##### Data excerpts

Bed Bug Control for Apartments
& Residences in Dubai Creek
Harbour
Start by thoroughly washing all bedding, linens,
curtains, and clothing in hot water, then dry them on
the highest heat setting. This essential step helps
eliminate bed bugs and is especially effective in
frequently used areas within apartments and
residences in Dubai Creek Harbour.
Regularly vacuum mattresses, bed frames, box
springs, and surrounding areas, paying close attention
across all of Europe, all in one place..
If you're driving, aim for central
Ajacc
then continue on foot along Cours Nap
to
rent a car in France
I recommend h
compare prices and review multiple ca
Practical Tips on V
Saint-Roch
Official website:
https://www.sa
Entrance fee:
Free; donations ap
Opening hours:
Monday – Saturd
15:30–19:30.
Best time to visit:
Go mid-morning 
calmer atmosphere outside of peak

##########
##### Data excerpts

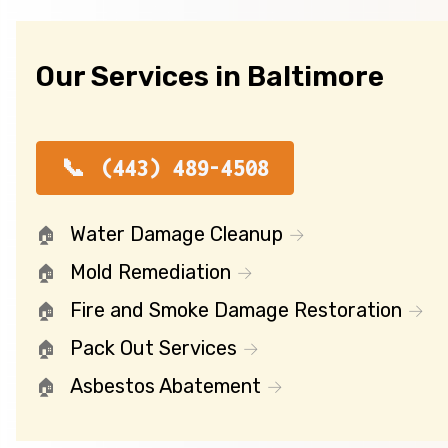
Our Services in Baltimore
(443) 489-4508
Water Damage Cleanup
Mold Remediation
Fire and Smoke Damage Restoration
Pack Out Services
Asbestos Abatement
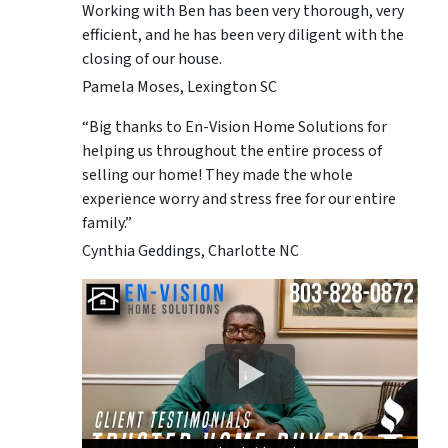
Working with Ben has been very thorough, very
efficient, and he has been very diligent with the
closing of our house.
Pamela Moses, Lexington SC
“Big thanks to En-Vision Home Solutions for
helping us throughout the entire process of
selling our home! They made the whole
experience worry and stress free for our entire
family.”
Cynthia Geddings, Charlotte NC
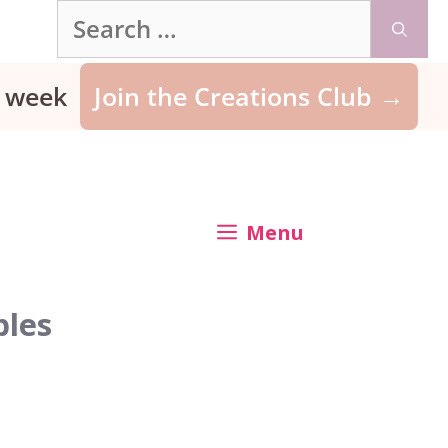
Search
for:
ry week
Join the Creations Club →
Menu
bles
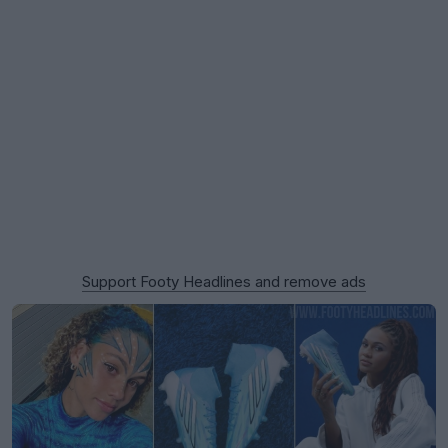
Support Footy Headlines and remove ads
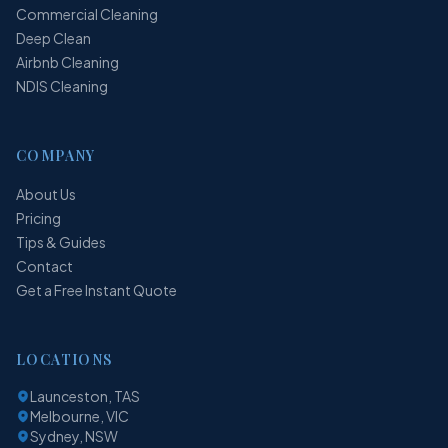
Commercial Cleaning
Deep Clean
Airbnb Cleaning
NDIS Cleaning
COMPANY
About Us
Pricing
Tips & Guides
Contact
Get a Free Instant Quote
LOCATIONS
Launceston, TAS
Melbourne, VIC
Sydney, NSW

##########

## Instructions to follow
Taking the entries above, restate exactly those lines that fall between the line with "Best time to" and the line with "calmer atmosphere outside of peak", keeping both of those lines too.

## Result of this exercise
Best time to visit:
Go mid-morning 
calmer atmosphere outside of peak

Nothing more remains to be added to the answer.